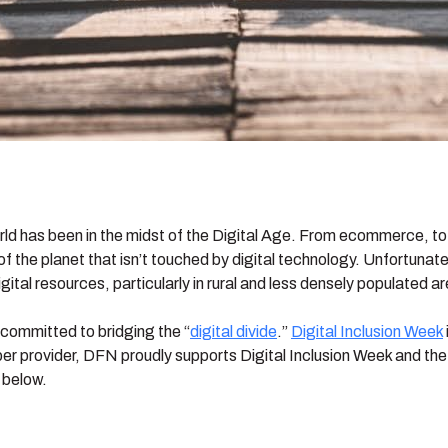
rld has been in the midst of the Digital Age. From ecommerce, to
 of the planet that isn’t touched by digital technology. Unfortuna
gital resources, particularly in rural and less densely populated a
s committed to bridging the “
digital divide
.”
Digital Inclusion Week
ber provider, DFN proudly supports Digital Inclusion Week and the c
 below.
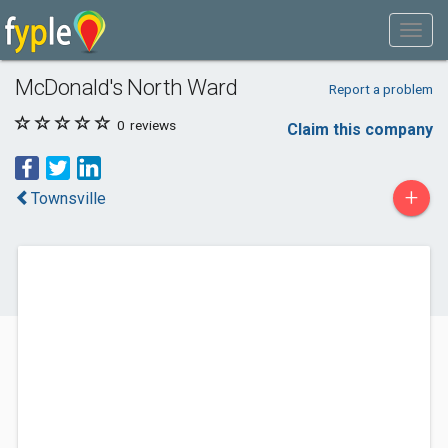
McDonald's North Ward
Report a problem
0
reviews
Claim this company
+
Townsville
* * * * * * * * *
Please output the material as written, apart from the images.

rld has been in the midst of the Digital Age. From ecommerce, to
 of the planet that isn’t touched by digital technology. Unfortuna
gital resources, particularly in rural and less densely populated a
s committed to bridging the “
digital divide
.”
Digital Inclusion Week
ber provider, DFN proudly supports Digital Inclusion Week and the c
 below.
McDonald's North Ward
Report a problem
0
reviews
Claim this company
+
Townsville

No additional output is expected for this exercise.